## Your objective
Print every record exactly, omitting all pictures.

## Page segmentation data
##########

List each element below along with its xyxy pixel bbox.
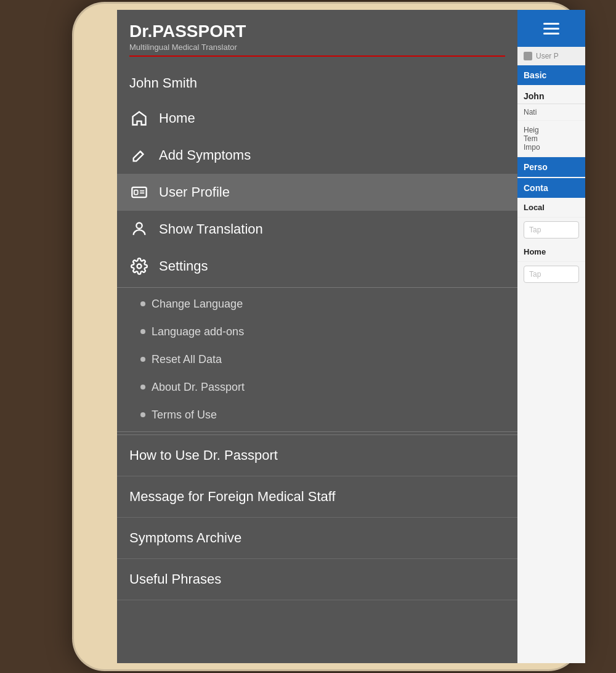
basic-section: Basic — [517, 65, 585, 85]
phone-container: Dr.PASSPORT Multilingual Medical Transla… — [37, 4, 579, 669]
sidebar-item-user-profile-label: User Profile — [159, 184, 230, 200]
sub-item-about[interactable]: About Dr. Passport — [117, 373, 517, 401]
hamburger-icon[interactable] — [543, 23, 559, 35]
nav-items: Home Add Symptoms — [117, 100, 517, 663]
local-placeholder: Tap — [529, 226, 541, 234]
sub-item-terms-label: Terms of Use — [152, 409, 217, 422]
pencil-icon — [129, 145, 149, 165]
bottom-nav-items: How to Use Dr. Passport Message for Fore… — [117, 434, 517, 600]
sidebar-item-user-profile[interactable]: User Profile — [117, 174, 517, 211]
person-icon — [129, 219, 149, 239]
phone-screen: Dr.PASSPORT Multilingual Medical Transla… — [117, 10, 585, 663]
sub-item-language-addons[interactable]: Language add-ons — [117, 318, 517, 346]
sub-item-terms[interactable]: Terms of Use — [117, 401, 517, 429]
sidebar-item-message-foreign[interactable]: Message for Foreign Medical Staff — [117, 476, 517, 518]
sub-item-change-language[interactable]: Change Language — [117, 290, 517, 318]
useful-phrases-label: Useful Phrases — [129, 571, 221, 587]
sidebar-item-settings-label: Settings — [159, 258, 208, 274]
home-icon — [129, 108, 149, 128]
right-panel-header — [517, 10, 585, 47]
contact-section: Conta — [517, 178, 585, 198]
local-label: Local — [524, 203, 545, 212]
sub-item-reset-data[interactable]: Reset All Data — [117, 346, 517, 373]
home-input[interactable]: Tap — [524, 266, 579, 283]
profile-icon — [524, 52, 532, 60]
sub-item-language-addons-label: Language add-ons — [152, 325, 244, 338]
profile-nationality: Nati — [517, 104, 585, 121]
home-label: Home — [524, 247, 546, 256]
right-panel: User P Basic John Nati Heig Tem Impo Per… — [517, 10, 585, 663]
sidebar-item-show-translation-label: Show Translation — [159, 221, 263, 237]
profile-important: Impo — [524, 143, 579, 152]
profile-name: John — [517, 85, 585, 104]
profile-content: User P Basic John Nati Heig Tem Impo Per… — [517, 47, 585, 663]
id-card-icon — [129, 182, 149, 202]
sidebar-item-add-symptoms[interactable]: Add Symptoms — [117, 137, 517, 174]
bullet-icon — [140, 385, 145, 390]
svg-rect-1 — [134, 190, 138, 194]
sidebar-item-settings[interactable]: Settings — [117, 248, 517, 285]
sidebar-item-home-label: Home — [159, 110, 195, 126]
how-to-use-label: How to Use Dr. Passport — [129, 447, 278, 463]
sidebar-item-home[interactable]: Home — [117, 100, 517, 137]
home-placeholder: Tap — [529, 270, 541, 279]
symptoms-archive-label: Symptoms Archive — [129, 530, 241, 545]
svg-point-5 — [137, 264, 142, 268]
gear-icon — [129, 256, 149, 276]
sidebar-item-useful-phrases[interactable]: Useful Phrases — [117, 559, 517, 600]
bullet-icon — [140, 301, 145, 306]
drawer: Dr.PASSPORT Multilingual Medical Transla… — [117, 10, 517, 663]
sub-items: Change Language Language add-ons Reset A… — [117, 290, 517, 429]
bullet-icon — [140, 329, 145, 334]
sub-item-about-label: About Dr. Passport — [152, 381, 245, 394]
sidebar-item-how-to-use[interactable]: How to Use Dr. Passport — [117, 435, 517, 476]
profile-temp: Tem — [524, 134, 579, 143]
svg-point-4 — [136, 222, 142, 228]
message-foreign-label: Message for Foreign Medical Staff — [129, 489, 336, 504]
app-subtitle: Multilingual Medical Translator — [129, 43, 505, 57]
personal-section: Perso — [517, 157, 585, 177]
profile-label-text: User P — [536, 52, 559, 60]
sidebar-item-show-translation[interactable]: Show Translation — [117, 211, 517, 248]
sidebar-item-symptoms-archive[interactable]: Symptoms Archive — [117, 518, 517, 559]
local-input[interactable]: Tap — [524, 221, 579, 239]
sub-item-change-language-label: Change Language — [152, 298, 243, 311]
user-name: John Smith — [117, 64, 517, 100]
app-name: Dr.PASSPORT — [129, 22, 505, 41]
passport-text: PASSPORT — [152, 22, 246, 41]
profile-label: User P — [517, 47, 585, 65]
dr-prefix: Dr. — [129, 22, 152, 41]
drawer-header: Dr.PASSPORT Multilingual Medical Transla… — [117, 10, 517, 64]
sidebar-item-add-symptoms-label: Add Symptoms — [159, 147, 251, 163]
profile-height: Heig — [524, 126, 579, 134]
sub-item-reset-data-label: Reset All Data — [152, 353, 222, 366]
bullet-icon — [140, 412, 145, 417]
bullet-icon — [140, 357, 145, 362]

##########

## Task response
List each element below along with its xyxy pixel bbox.
basic-section: Basic — [517, 65, 585, 85]
phone-container: Dr.PASSPORT Multilingual Medical Transla… — [37, 4, 579, 669]
sidebar-item-user-profile-label: User Profile — [159, 184, 230, 200]
sub-item-about[interactable]: About Dr. Passport — [117, 373, 517, 401]
hamburger-icon[interactable] — [543, 23, 559, 35]
nav-items: Home Add Symptoms — [117, 100, 517, 663]
local-placeholder: Tap — [529, 226, 541, 234]
sub-item-terms-label: Terms of Use — [152, 409, 217, 422]
pencil-icon — [129, 145, 149, 165]
bottom-nav-items: How to Use Dr. Passport Message for Fore… — [117, 434, 517, 600]
sidebar-item-user-profile[interactable]: User Profile — [117, 174, 517, 211]
person-icon — [129, 219, 149, 239]
phone-screen: Dr.PASSPORT Multilingual Medical Transla… — [117, 10, 585, 663]
sub-item-language-addons[interactable]: Language add-ons — [117, 318, 517, 346]
sub-item-terms[interactable]: Terms of Use — [117, 401, 517, 429]
sidebar-item-message-foreign[interactable]: Message for Foreign Medical Staff — [117, 476, 517, 518]
sub-item-change-language[interactable]: Change Language — [117, 290, 517, 318]
useful-phrases-label: Useful Phrases — [129, 571, 221, 587]
sidebar-item-settings-label: Settings — [159, 258, 208, 274]
home-icon — [129, 108, 149, 128]
right-panel-header — [517, 10, 585, 47]
contact-section: Conta — [517, 178, 585, 198]
local-label: Local — [524, 203, 545, 212]
sub-item-reset-data[interactable]: Reset All Data — [117, 346, 517, 373]
home-input[interactable]: Tap — [524, 266, 579, 283]
profile-icon — [524, 52, 532, 60]
sub-item-language-addons-label: Language add-ons — [152, 325, 244, 338]
profile-nationality: Nati — [517, 104, 585, 121]
home-label: Home — [524, 247, 546, 256]
right-panel: User P Basic John Nati Heig Tem Impo Per… — [517, 10, 585, 663]
sidebar-item-show-translation-label: Show Translation — [159, 221, 263, 237]
profile-important: Impo — [524, 143, 579, 152]
profile-name: John — [517, 85, 585, 104]
profile-content: User P Basic John Nati Heig Tem Impo Per… — [517, 47, 585, 663]
id-card-icon — [129, 182, 149, 202]
sidebar-item-add-symptoms[interactable]: Add Symptoms — [117, 137, 517, 174]
bullet-icon — [140, 385, 145, 390]
svg-rect-1 — [134, 190, 138, 194]
sidebar-item-settings[interactable]: Settings — [117, 248, 517, 285]
sidebar-item-home-label: Home — [159, 110, 195, 126]
how-to-use-label: How to Use Dr. Passport — [129, 447, 278, 463]
sidebar-item-home[interactable]: Home — [117, 100, 517, 137]
home-placeholder: Tap — [529, 270, 541, 279]
symptoms-archive-label: Symptoms Archive — [129, 530, 241, 545]
svg-point-5 — [137, 264, 142, 268]
gear-icon — [129, 256, 149, 276]
sidebar-item-useful-phrases[interactable]: Useful Phrases — [117, 559, 517, 600]
bullet-icon — [140, 301, 145, 306]
drawer: Dr.PASSPORT Multilingual Medical Transla… — [117, 10, 517, 663]
sub-items: Change Language Language add-ons Reset A… — [117, 290, 517, 429]
bullet-icon — [140, 329, 145, 334]
sub-item-about-label: About Dr. Passport — [152, 381, 245, 394]
sidebar-item-how-to-use[interactable]: How to Use Dr. Passport — [117, 435, 517, 476]
profile-temp: Tem — [524, 134, 579, 143]
svg-point-4 — [136, 222, 142, 228]
message-foreign-label: Message for Foreign Medical Staff — [129, 489, 336, 504]
app-subtitle: Multilingual Medical Translator — [129, 43, 505, 57]
personal-section: Perso — [517, 157, 585, 177]
profile-label-text: User P — [536, 52, 559, 60]
sidebar-item-show-translation[interactable]: Show Translation — [117, 211, 517, 248]
sidebar-item-symptoms-archive[interactable]: Symptoms Archive — [117, 518, 517, 559]
local-input[interactable]: Tap — [524, 221, 579, 239]
sub-item-change-language-label: Change Language — [152, 298, 243, 311]
user-name: John Smith — [117, 64, 517, 100]
app-name: Dr.PASSPORT — [129, 22, 505, 41]
passport-text: PASSPORT — [152, 22, 246, 41]
profile-label: User P — [517, 47, 585, 65]
dr-prefix: Dr. — [129, 22, 152, 41]
drawer-header: Dr.PASSPORT Multilingual Medical Transla… — [117, 10, 517, 64]
sidebar-item-add-symptoms-label: Add Symptoms — [159, 147, 251, 163]
profile-height: Heig — [524, 126, 579, 134]
sub-item-reset-data-label: Reset All Data — [152, 353, 222, 366]
bullet-icon — [140, 412, 145, 417]
bullet-icon — [140, 357, 145, 362]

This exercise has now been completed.